Long-term global change impacts on grasslands
Global changes are complex in nature: they involve many factors that occur simultaneously, but usually studied in isolation. Beginning in 1998, the Jasper Ridge Global Change Experiment at Stanford University has been altering four aspects of global change—temperature, precipitation, atmospheric composition (carbon dioxide concentration), and atmospheric deposition (nitrogen pollution)—both independently and in combination for a typical California grassland. This grassland ecosystem is ideal for experiments because it has many species, even small plots express a wide range of ecosystem processes, and the short lifetime of most species means that an experiment can encompass many generations of the most important organisms.

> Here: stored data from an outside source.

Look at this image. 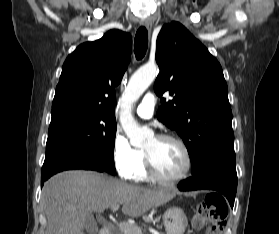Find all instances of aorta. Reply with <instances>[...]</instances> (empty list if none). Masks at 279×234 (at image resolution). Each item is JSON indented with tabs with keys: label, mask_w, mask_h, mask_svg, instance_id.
<instances>
[{
	"label": "aorta",
	"mask_w": 279,
	"mask_h": 234,
	"mask_svg": "<svg viewBox=\"0 0 279 234\" xmlns=\"http://www.w3.org/2000/svg\"><path fill=\"white\" fill-rule=\"evenodd\" d=\"M157 74L158 67L156 64L152 63L141 67L131 76L124 92L120 122L131 144L135 146L143 145L152 132L147 128H141L137 124L132 115V107L151 85Z\"/></svg>",
	"instance_id": "obj_1"
}]
</instances>
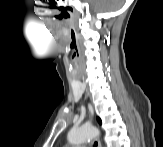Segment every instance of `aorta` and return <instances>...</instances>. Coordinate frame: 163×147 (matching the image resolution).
I'll return each mask as SVG.
<instances>
[{
    "mask_svg": "<svg viewBox=\"0 0 163 147\" xmlns=\"http://www.w3.org/2000/svg\"><path fill=\"white\" fill-rule=\"evenodd\" d=\"M99 135V130L91 125H82L69 131L67 139L72 145H78L92 140Z\"/></svg>",
    "mask_w": 163,
    "mask_h": 147,
    "instance_id": "1",
    "label": "aorta"
}]
</instances>
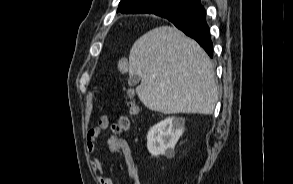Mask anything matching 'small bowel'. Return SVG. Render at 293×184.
<instances>
[{
  "label": "small bowel",
  "mask_w": 293,
  "mask_h": 184,
  "mask_svg": "<svg viewBox=\"0 0 293 184\" xmlns=\"http://www.w3.org/2000/svg\"><path fill=\"white\" fill-rule=\"evenodd\" d=\"M109 117L107 115L100 116L98 123L95 127L88 130L86 135L87 151L91 158V165L96 174V178L99 184H114L111 178L107 177L102 168V163L96 154V141L99 136L109 127ZM123 157L127 167L128 177L131 184H141L139 171L137 164L127 147L123 145Z\"/></svg>",
  "instance_id": "1"
}]
</instances>
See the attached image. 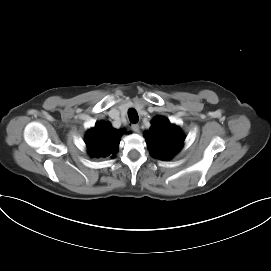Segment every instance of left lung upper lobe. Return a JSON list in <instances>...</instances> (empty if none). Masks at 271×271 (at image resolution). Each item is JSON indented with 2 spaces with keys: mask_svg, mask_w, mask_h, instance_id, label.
<instances>
[{
  "mask_svg": "<svg viewBox=\"0 0 271 271\" xmlns=\"http://www.w3.org/2000/svg\"><path fill=\"white\" fill-rule=\"evenodd\" d=\"M144 137L151 155L161 160L171 159L178 153L185 139L182 131L164 117L154 118Z\"/></svg>",
  "mask_w": 271,
  "mask_h": 271,
  "instance_id": "1",
  "label": "left lung upper lobe"
}]
</instances>
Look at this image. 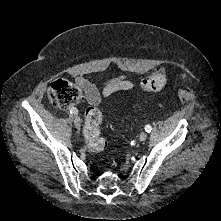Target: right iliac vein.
Masks as SVG:
<instances>
[{
  "mask_svg": "<svg viewBox=\"0 0 221 221\" xmlns=\"http://www.w3.org/2000/svg\"><path fill=\"white\" fill-rule=\"evenodd\" d=\"M74 125H75V127H76L77 129H79L80 126H81V119H80V117H79L78 115H76V116L74 117Z\"/></svg>",
  "mask_w": 221,
  "mask_h": 221,
  "instance_id": "obj_1",
  "label": "right iliac vein"
}]
</instances>
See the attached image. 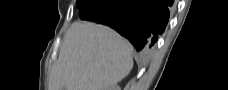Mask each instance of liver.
I'll list each match as a JSON object with an SVG mask.
<instances>
[{
  "instance_id": "1",
  "label": "liver",
  "mask_w": 228,
  "mask_h": 90,
  "mask_svg": "<svg viewBox=\"0 0 228 90\" xmlns=\"http://www.w3.org/2000/svg\"><path fill=\"white\" fill-rule=\"evenodd\" d=\"M129 43L112 29L90 22H74L68 29L49 90H107L132 70Z\"/></svg>"
}]
</instances>
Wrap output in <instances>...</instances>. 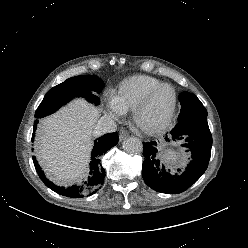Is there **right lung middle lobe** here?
Here are the masks:
<instances>
[{"instance_id": "right-lung-middle-lobe-1", "label": "right lung middle lobe", "mask_w": 248, "mask_h": 248, "mask_svg": "<svg viewBox=\"0 0 248 248\" xmlns=\"http://www.w3.org/2000/svg\"><path fill=\"white\" fill-rule=\"evenodd\" d=\"M104 87L103 81L94 75L72 77L53 87L43 98L35 117L41 118L59 109L74 97H85L89 102L99 103L95 96Z\"/></svg>"}]
</instances>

Combining 17 years’ direct observations and powerful models, we found that grassland production reached its maximum near present values of temperature and precipitation, with decreases at higher or lower values (nonlinear response); that effects of nitrogen addition were large, but effects of elevated carbon dioxide were subtle. These nonlinear results suggest that grassland production was finely tuned to average conditions, and could decrease if the future departures substantially from the long-term average climate. The finding also alarms that grassland ecosystems showed little tendency to sequester additional carbon in a changing climate, emphasizing the importance of reducing energy-systems emissions in tackling climate change (Zhu et al. 2016).